* REQUIREMENT
Where the string "KINETIX" appears in a line of the data, show that line.

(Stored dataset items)
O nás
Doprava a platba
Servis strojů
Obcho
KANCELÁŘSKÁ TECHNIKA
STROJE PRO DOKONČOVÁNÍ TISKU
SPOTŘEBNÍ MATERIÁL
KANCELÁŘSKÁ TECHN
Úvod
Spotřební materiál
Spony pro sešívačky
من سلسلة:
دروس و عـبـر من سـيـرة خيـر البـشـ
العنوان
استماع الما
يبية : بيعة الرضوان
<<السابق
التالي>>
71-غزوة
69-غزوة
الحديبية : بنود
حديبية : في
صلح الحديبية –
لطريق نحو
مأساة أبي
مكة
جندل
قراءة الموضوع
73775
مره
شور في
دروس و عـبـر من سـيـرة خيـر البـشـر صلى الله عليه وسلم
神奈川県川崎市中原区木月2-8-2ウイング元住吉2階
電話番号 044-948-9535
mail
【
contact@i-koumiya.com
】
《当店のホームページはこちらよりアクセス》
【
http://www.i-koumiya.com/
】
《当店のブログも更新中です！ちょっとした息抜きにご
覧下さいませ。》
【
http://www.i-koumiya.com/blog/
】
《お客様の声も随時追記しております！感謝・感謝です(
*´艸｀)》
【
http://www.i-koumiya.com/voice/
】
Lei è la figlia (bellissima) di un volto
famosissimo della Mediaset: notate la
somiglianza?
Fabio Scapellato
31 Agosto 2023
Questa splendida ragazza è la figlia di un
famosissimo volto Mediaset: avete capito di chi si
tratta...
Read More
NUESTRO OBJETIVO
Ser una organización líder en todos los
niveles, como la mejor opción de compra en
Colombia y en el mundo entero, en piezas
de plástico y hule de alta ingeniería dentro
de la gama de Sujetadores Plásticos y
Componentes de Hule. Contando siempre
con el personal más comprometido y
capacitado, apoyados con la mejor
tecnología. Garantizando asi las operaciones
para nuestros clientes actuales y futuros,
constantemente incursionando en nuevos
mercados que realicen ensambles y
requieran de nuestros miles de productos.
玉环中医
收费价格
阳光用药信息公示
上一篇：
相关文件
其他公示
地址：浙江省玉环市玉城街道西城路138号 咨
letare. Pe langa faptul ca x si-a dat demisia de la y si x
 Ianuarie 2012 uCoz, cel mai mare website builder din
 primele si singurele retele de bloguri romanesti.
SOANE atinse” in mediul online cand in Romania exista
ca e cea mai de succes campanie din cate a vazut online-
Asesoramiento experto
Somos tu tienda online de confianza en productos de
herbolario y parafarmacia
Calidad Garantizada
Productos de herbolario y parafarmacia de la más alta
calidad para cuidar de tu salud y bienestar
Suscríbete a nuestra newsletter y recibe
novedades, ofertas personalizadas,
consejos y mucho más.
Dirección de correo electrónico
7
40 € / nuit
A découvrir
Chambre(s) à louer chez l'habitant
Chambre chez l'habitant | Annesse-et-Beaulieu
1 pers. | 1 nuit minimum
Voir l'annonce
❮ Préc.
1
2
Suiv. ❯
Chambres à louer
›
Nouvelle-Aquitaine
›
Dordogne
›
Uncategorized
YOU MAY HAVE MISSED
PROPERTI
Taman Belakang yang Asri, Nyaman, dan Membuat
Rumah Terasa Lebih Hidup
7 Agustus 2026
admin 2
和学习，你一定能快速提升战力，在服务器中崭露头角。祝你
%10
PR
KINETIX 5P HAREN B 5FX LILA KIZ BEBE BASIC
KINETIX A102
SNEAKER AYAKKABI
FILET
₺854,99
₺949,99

* WRITTEN SOLUTION
KINETIX 5P HAREN B 5FX LILA KIZ BEBE BASIC
KINETIX A102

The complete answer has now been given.